Activity:
Print exactly the lines that run from the opening line of the material through the line with "Kupující má právo", and nothing else, leaving out pictures.

*** Data provided Section Begins ***

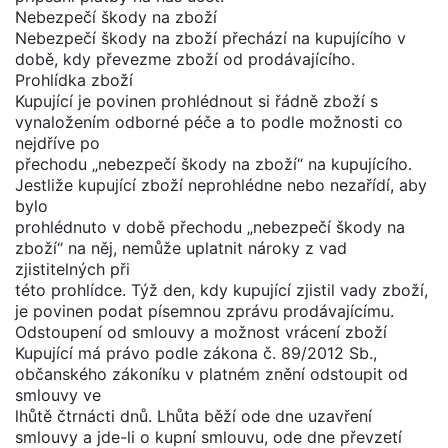
Nebezpečí škody na zboží
Nebezpečí škody na zboží přechází na kupujícího v
době, kdy převezme zboží od prodávajícího.
Prohlídka zboží
Kupující je povinen prohlédnout si řádně zboží s
vynaložením odborné péče a to podle možnosti co
nejdříve po
přechodu „nebezpečí škody na zboží“ na kupujícího.
Jestliže kupující zboží neprohlédne nebo nezařídí, aby
bylo
prohlédnuto v době přechodu „nebezpečí škody na
zboží“ na něj, nemůže uplatnit nároky z vad
zjistitelných při
této prohlídce. Týž den, kdy kupující zjistil vady zboží,
je povinen podat písemnou zprávu prodávajícímu.
Odstoupení od smlouvy a možnost vrácení zboží
Kupující má právo podle zákona č. 89/2012 Sb.,
občanského zákoníku v platném znění odstoupit od
smlouvy ve
lhůtě čtrnácti dnů. Lhůta běží ode dne uzavření
smlouvy a jde-li o kupní smlouvu, ode dne převzetí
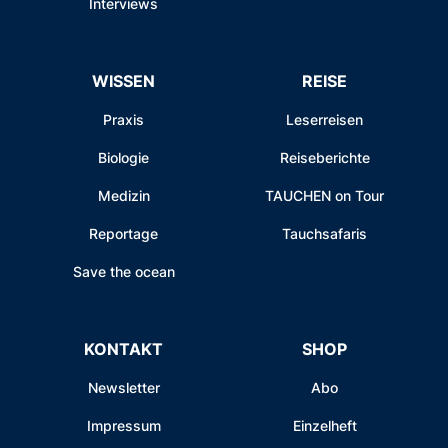
Interviews
WISSEN
REISE
Praxis
Leserreisen
Biologie
Reiseberichte
Medizin
TAUCHEN on Tour
Reportage
Tauchsafaris
Save the ocean
KONTAKT
SHOP
Newsletter
Abo
Impressum
Einzelheft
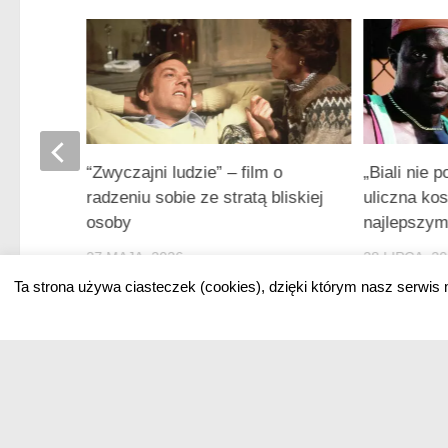
lka z
“Zwyczajni ludzie” – film o
„Biali nie 
radzeniu sobie ze stratą bliskiej
uliczna ko
osoby
najlepszym
27 MAJA, 2026
28 LIPCA, 2
Ta strona używa ciasteczek (cookies), dzięki którym nasz serwis 
GWIAZDY FILMU
HISTORIA KINA
FIL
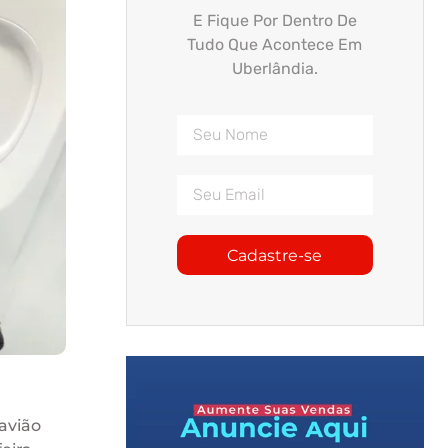
E Fique Por Dentro De
Tudo Que Acontece Em
Uberlândia.
Cadastre-se
 avião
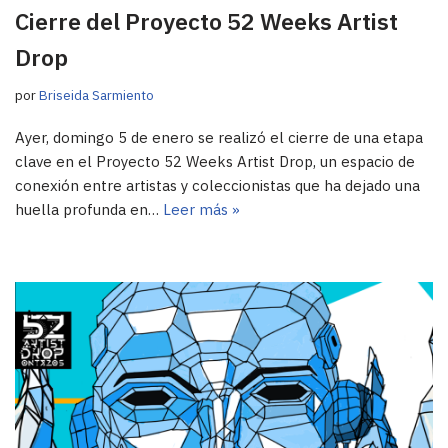
Cierre del Proyecto 52 Weeks Artist
Drop
por
Briseida Sarmiento
Ayer, domingo 5 de enero se realizó el cierre de una etapa
clave en el Proyecto 52 Weeks Artist Drop, un espacio de
conexión entre artistas y coleccionistas que ha dejado una
huella profunda en…
Leer más »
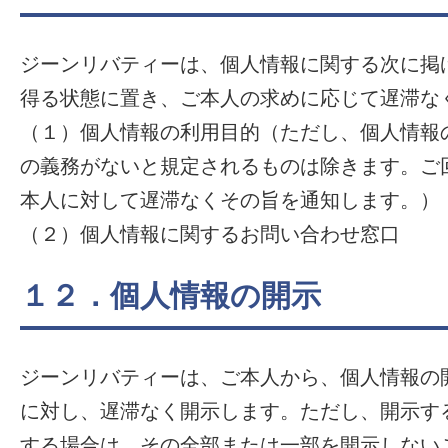
ジーンリバティーは、個人情報に関する次に掲
得る状態に置き、ご本人の求めに応じて遅滞な
（１）個人情報の利用目的（ただし、個人情報
の義務がないと規定されるものは除きます。ご
本人に対して遅滞なくその旨を通知します。）
（２）個人情報に関するお問い合わせ窓口
１２．個人情報の開示
ジーンリバティーは、ご本人から、個人情報の
に対し、遅滞なく開示します。ただし、開示す
する場合は、その全部または一部を開示しない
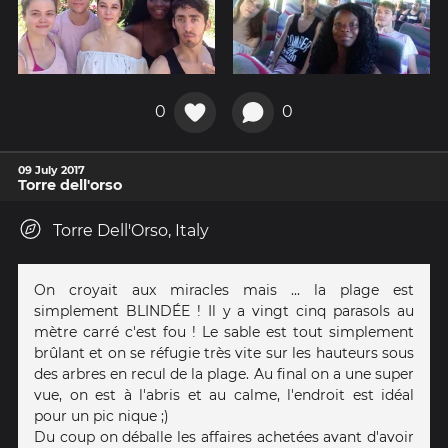
0
0
09 July 2017
Torre dell'orso
Torre Dell'Orso, Italy
On croyait aux miracles mais ... la plage est
simplement BLINDÉE ! Il y a vingt cinq parasols au
mètre carré c'est fou ! Le sable est tout simplement
brûlant et on se réfugie très vite sur les hauteurs sous
des arbres en recul de la plage. Au final on a une super
vue, on est à l'abris et au calme, l'endroit est idéal
pour un pic nique ;)
Du coup on déballe les affaires achetées avant d'avoir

*** Data provided Section Ends ***

Solution for this exercise:
Nebezpečí škody na zboží
Nebezpečí škody na zboží přechází na kupujícího v
době, kdy převezme zboží od prodávajícího.
Prohlídka zboží
Kupující je povinen prohlédnout si řádně zboží s
vynaložením odborné péče a to podle možnosti co
nejdříve po
přechodu „nebezpečí škody na zboží“ na kupujícího.
Jestliže kupující zboží neprohlédne nebo nezařídí, aby
bylo
prohlédnuto v době přechodu „nebezpečí škody na
zboží“ na něj, nemůže uplatnit nároky z vad
zjistitelných při
této prohlídce. Týž den, kdy kupující zjistil vady zboží,
je povinen podat písemnou zprávu prodávajícímu.
Odstoupení od smlouvy a možnost vrácení zboží
Kupující má právo podle zákona č. 89/2012 Sb.,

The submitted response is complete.